Ce dernier est découpé en deux parties bien distinctes : les six premiers tableaux décrivent la passion du Prince Adreï Bolkonsky pour Natacha.et la trahison de la jeune fille. La seconde partie de l'opéra nous narre l'invasion et la déroute napoléonienne.
Le lyrisme est discret et la grandeur imposée par la deuxième partie évite toujours la grandiloquence. Ce qui me frappe dans cette énorme partition c'est le montage presque cinématographique que nous impose l'auteur. Découpé en 13 scènes Prokofiev évite toute forme de lassitude. N'oublions pas que, à cette même période le compositeur était à Alma Ata avec Eisenstein pour composer la musique d'Ivan le Terrible.
D'ailleurs la merveilleuse mélodie de Koutousof comme celle de la fin de l'opéra se retrouve dans le film pour évoquer la grandeur d'Ivan.
Ce qui est également évident et que nous retrouvons dans toute son oeuvre, sauf celle de jeunesse, et encore, c'est le pouvoir de mélodiste du musicien accompagné par une orchestration toujours riche, toujours très inventive.
Comme l'affirmait Antoine Goléa : Trois notes de cet artiste et nous savons que c'est du Prokofiev. Ceci est suffisamment rare pour être souligné.
Devant cette oeuvre aux multiples entrés, aux choeurs omniprésents, aux déplacements de foule permanents il faut une mise en scène qui tienne le souffle de la partition.
Fracesca Zambello s'acquitte de cette tache avec brio.
L'orchestre de Paris sous la houlette de Gary Bertini, sans atteindre, à mon sens, la fulgurance du Kirov de Gergiev (nettement moins bien enregistré) , tient parfaitement son rang.
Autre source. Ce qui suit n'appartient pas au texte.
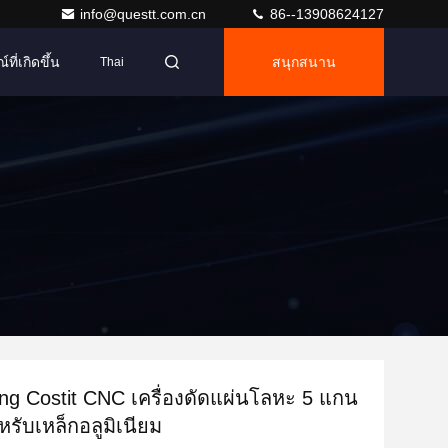
info@questt.com.cn
86--13908624127
ที่เกิดขึ้น
สนุกสนาน
Thai
ing Costit CNC เครื่องดัดแผ่นโลหะ 5 แกน
รับเหล็กอลูมิเนียม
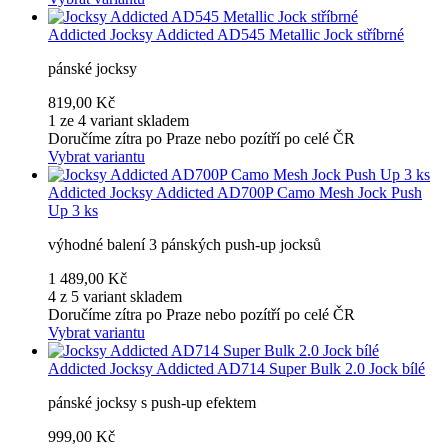
Addicted
Jocksy Addicted AD545 Metallic Jock stříbrné
pánské jocksy
819,00 Kč
1 ze 4 variant skladem
Doručíme zítra po Praze nebo pozítří po celé ČR
Vybrat variantu
Addicted
Jocksy Addicted AD700P Camo Mesh Jock Push
Up 3 ks
výhodné balení 3 pánských push-up jocksů
1 489,00 Kč
4 z 5 variant skladem
Doručíme zítra po Praze nebo pozítří po celé ČR
Vybrat variantu
Addicted
Jocksy Addicted AD714 Super Bulk 2.0 Jock bílé
pánské jocksy s push-up efektem
999,00 Kč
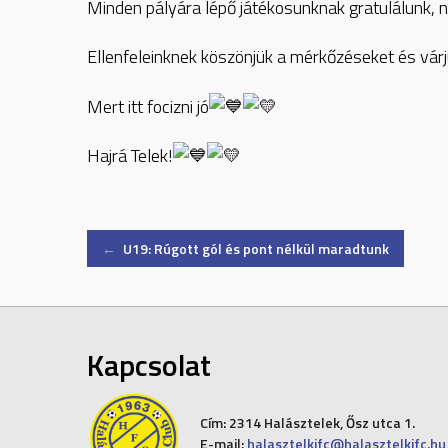
Minden pályára lépő játékosunknak gratulálunk, 
Ellenfeleinknek köszönjük a mérkőzéseket és várj
Mert itt focizni jó
Hajrá Telek!
Post
←
U19: Rúgott gól és pont nélkül maradtunk
navigation
Kapcsolat
Cím:
2314 Halásztelek, Ősz utca 1.
E-mail:
halasztelkifc@halasztelkifc.hu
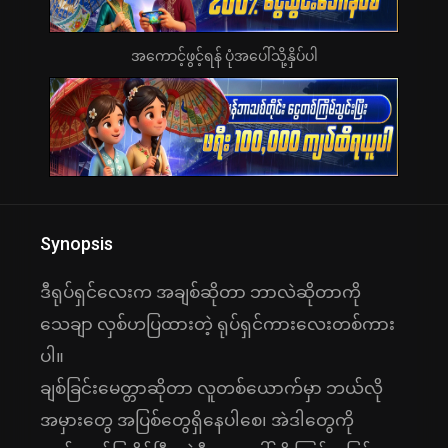
အကောင့်ဖွင့်ရန် ပုံအပေါ်သို့နှိပ်ပါ
Synopsis
ဒီရုပ်ရှင်လေးက အချစ်ဆိုတာ ဘာလဲဆိုတာကို
သေချာ လှစ်ဟပြထားတဲ့ ရုပ်ရှင်ကားလေးတစ်ကား
ပါ။
ချစ်ခြင်းမေတ္တာဆိုတာ လူတစ်ယောက်မှာ ဘယ်လို
အမှားတွေ အပြစ်တွေရှိနေပါစေ၊ အဲဒါတွေကို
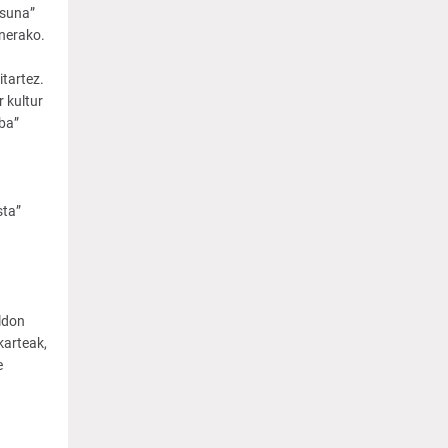
asuna”
nerako.
tartez.
 kultur
ba”
sta”
ldon
karteak,
e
Les choeurs se couvrent de gloire... Et ce n'est pas une mince affaire. !
Les chanteurs : si nombreux qu'il est impossible de tous les citer. Quelques coups de flashs sur la Natacha d'Olga Guyiakova pleine de féminité, le Prince Bolkonski de Nathan Gunn très émouvant, le Koutouzov d'Anatoli Kotcherga à la fois débonnaire et majestueux, sans oublier la prestation remarquable, du comte Pierre Bezoukhov campé par Robert Brubaker, personnage très attachant, sorte de fil conducteur, qui traverse l'opéra en s'interrogeant sur la justification de ce qu'il voit et vit.
Qualités techniques très soignées. Image 16/9 bien contrastées, bien définies aux riches couleurs. Son excellent surtout en DTS.
Un bonus de 79 minutes qui montre bien le travail colossal de Fancesca Zambello.
Merci à l'Opéra de Paris pour cette belle réalisation d'une oeuvre trop rare à la scène!